La mañana del 17 de octubre del año
1968, después de que las elecciones de junio echaran agua sobre los rescoldos
de mayo, fui expulsado, DEFINITIVAMENTE, de los escolapios. Aquellos días deambulaba
por entre las desmochadas palmeras, la maleta siempre dispuesta, sin encontrar
acomodo definitivo en ningún aposento de la institución educativa. Sabía que se
tramaba mi destrucción. Los curas jugaban y me iban cambiando cada día de
lecho. Querían sangre antes del golpe postrero. ¿Raro? ¡No me hagan contarles a
Vds. de lo que son capaces esos cuervos! ¡Son como los cuervos sobrevolando el
último trigal de Van Gogh!
Y a mí aquello me gustaba. Me
imaginaba como Rimbaud en Oriente. Esperaban de mí una muestra de
arrepentimiento, tras la cual expulsarme como a perro que se humilla y lame,
aún incluso, apaleado. Sádicamente. Yo no pertenecía a aquella raza. Yo tenía
una gota de la estirpe de Lilith. Así
que cuando me lo comunicaron, saqué un paquete de “46” que llevaba en el bolsillo, contraviniendo toda norma. Saqué un
cigarrillo, me lo puse en los labios, lo prendí y los miré con los ojos
entornados (por el humo) y entre convulsiones logré articular: “¡Ahora ya puedo fumar sin esconderme!”.

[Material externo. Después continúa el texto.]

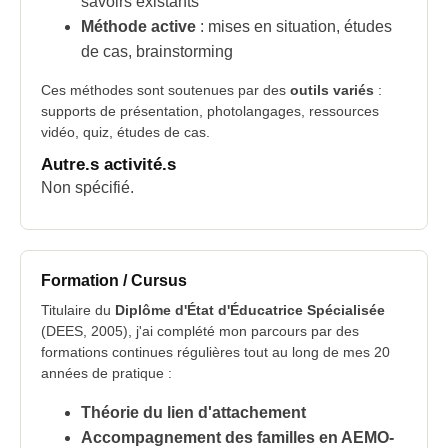
savoirs existants
Méthode active
: mises en situation, études
de cas, brainstorming
Ces méthodes sont soutenues par des
outils variés
:
supports de présentation, photolangages, ressources
vidéo, quiz, études de cas.
Autre.s activité.s
Non spécifié.
Formation / Cursus
Titulaire du
Diplôme d'État d'Éducatrice Spécialisée
(DEES, 2005), j'ai complété mon parcours par des
formations continues régulières tout au long de mes 20
années de pratique :
Théorie du lien d'attachement
Accompagnement des familles en AEMO-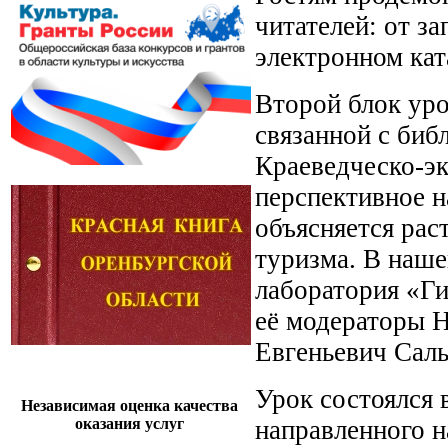
читателей: от з
электронном кат
Второй блок уро
связанной с биб
Краеведческо-эк
перспективное н
объясняется рас
туризма. В наше
лаборатория «Ги
её модераторы 
Евгеньевич Саль
Урок состоялся 
Независимая оценка качества
направленного н
оказания услуг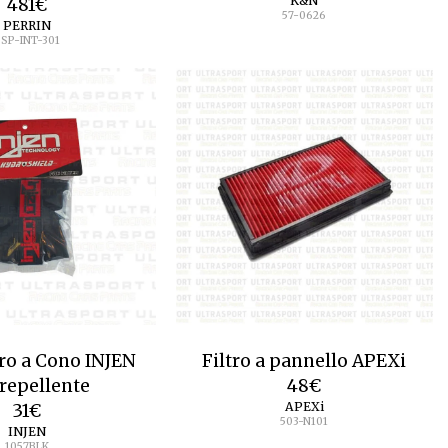
K&N
481
€
57-0626
PERRIN
SP-INT-301
tro a Cono INJEN
Filtro a pannello APEXi
repellente
48
€
APEXi
31
€
503-N101
INJEN
1057BLK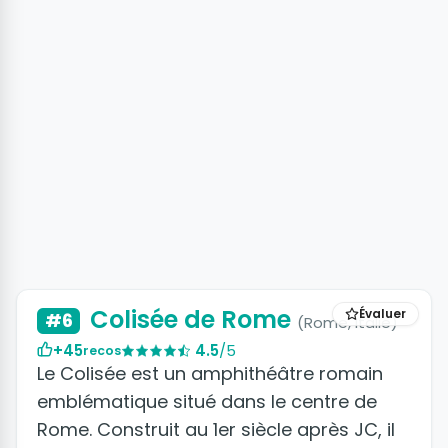
+8 photos
Colisée de Rome
Évaluer
#6
(Rome, Italie)
+45
4.5
/5
recos
Le Colisée est un amphithéâtre romain
emblématique situé dans le centre de
Rome. Construit au 1er siècle après JC, il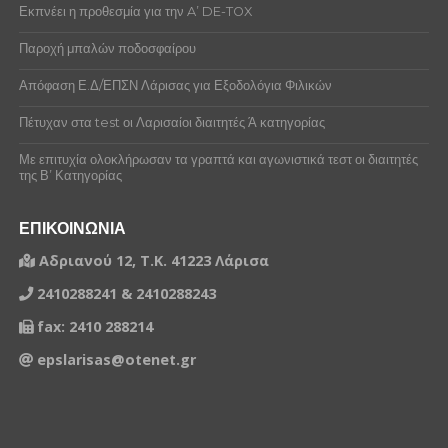
Εκπνέει η προθεσμία για την A’ DE-TOX
Παροχή μπαλών ποδοσφαίρου
Απόφαση Ε.Δ/ΕΠΣΝ Λάρισας για Εξοδολόγια Φιλικών
Πέτυχαν στα test οι Λαρισαίοι διαιτητές Ά κατηγορίας
Με επιτυχία ολοκλήρωσαν τα γραπτά και αγωνιστικά τεστ οι διαιτητές
της Β’ Κατηγορίας
ΕΠΙΚΟΙΝΩΝΙΑ
Αδριανού 12, Τ.Κ. 41223 Λάρισα
2410288241 & 2410288243
fax: 2410 288214
epslarisas@otenet.gr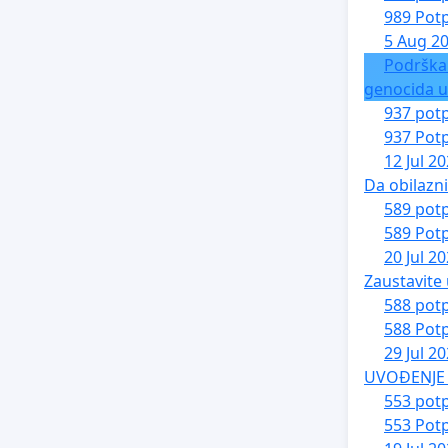
989 Potp
5 Aug 2
Podrška
genocida u
937 potp
937 Potp
12 Jul 2
Da obilazn
589 potp
589 Potp
20 Jul 2
Zaustavite 
588 potp
588 Potp
29 Jul 2
UVOĐENJE 
553 potp
553 Potp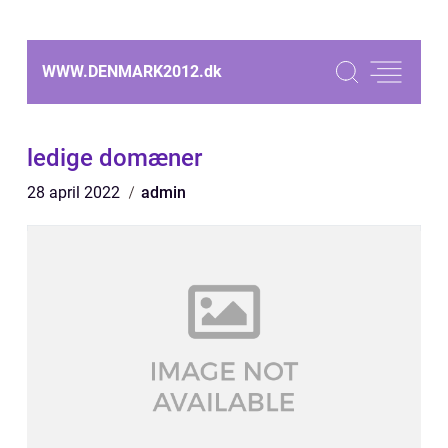
WWW.DENMARK2012.
dk
ledige domæner
28 april 2022
admin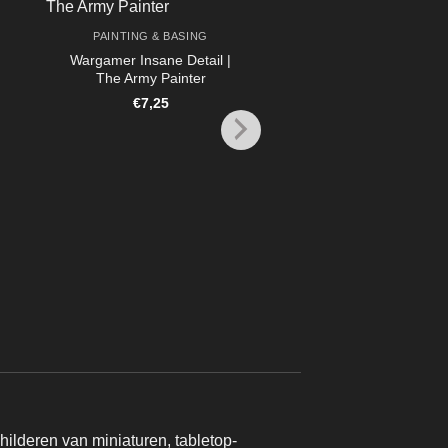
PAINTING & BASING
Wargamer Insane Detail |
The Army Painter
€
7,25
PAINTING & BASI
Wargamer Detail Brus
Army Painter
€
8,95
lderen van miniaturen, tabletop-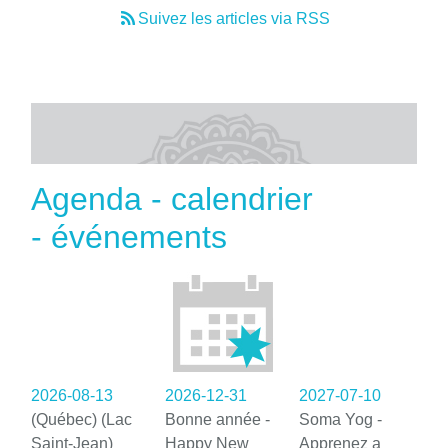
Suivez les articles via RSS
Agenda - calendrier
- événements
2026-08-13
2026-12-31
2027-07-10
(Québec) (Lac
Bonne année -
Soma Yog -
Saint-Jean)
Happy New
Apprenez a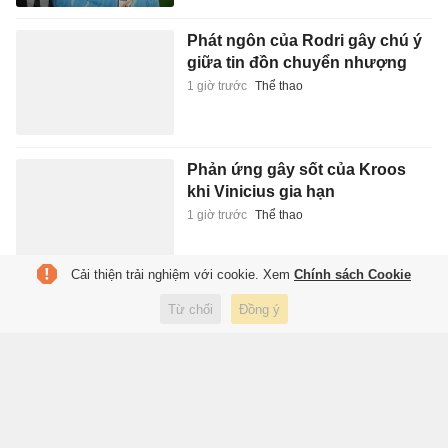
Phát ngôn của Rodri gây chú ý
giữa tin đồn chuyển nhượng
1 giờ trước
Thể thao
Phản ứng gây sốt của Kroos
khi Vinicius gia hạn
1 giờ trước
Thể thao
Cải thiện trải nghiệm với cookie. Xem
Chính sách Cookie
Mourinho bất mãn với quyết
Từ chối
Đồng ý
định của Real Madrid
1 giờ trước
Thể thao
Tin buồn cho người chờ iPhone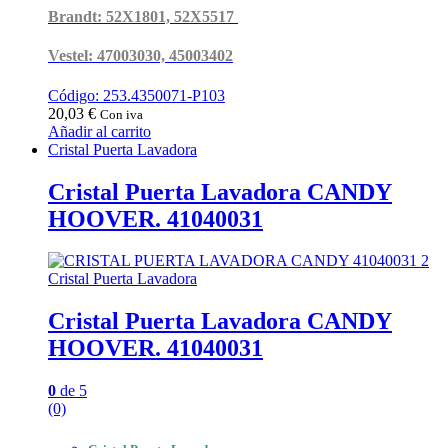
Brandt: 52X1801, 52X5517
Vestel: 47003030, 45003402
Código: 253.4350071-P103
20,03
€
Con iva
Añadir al carrito
Cristal Puerta Lavadora
Cristal Puerta Lavadora CANDY
HOOVER. 41040031
Cristal Puerta Lavadora
Cristal Puerta Lavadora CANDY
HOOVER. 41040031
0
de 5
(0)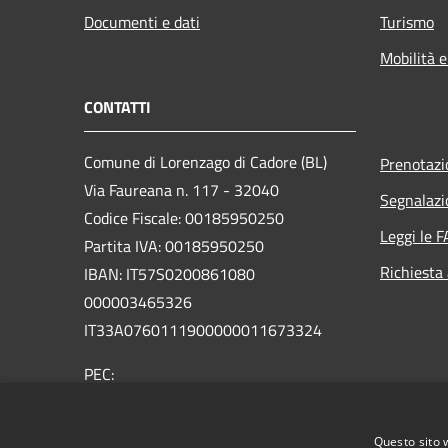
Documenti e dati
Turismo
Mobilità e
CONTATTI
Comune di Lorenzago di Cadore (BL)
Prenotaz
Via Faureana n. 117 - 32040
Segnalazi
Codice Fiscale: 00185950250
Leggi le 
Partita IVA: 00185950250
Richiesta
IBAN:
IT57S0200861080
000003465
326
IT33A0760111900000011673324
PEC:
comune.lorenzagodicadore.bl@pecveneto.it
Centralino Unico: +39 0435 75001
Questo sito 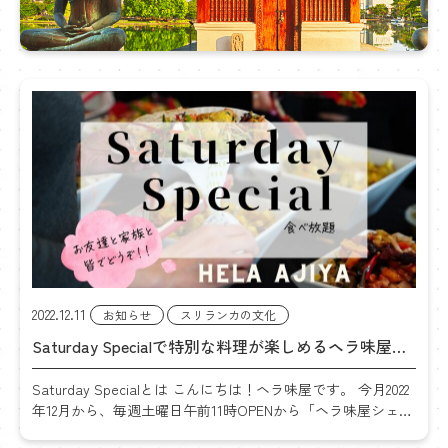
カ
に
つ
い
て
2022.12.11
お知らせ
スリランカの文化
Saturday Specialで特別な料理が楽しめるヘラ味屋毎
週のイベント
Saturday Specialとは こんにちは！ヘラ味屋です。 今月2022
年12月から、毎週土曜日午前11時OPENから「ヘラ味屋シェ
フ」が得意な料理を振る舞うスペシャルなイベントを始めま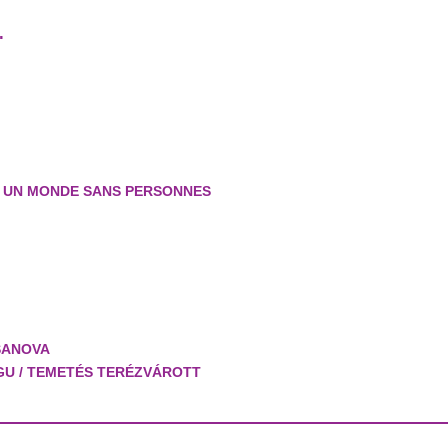
.
I / UN MONDE SANS PERSONNES
UŠANOVA
GU / TEMETÉS TERÉZVÁROTT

La música de aquellos días era la “Gran Polonesa” y la “Heroica” de Chopin. Alguien tenía un
tocadiscos a pilas y no sé cómo conseguí ese “single”. Oía a Chopin en todo tiempo y, como era a pilas, en todo
espacio.

¡Libertad!…Pero también nostalgia de los años pasados en aquel decorado tropical. Melancolía…pero también un sentimiento encantador de comienzo.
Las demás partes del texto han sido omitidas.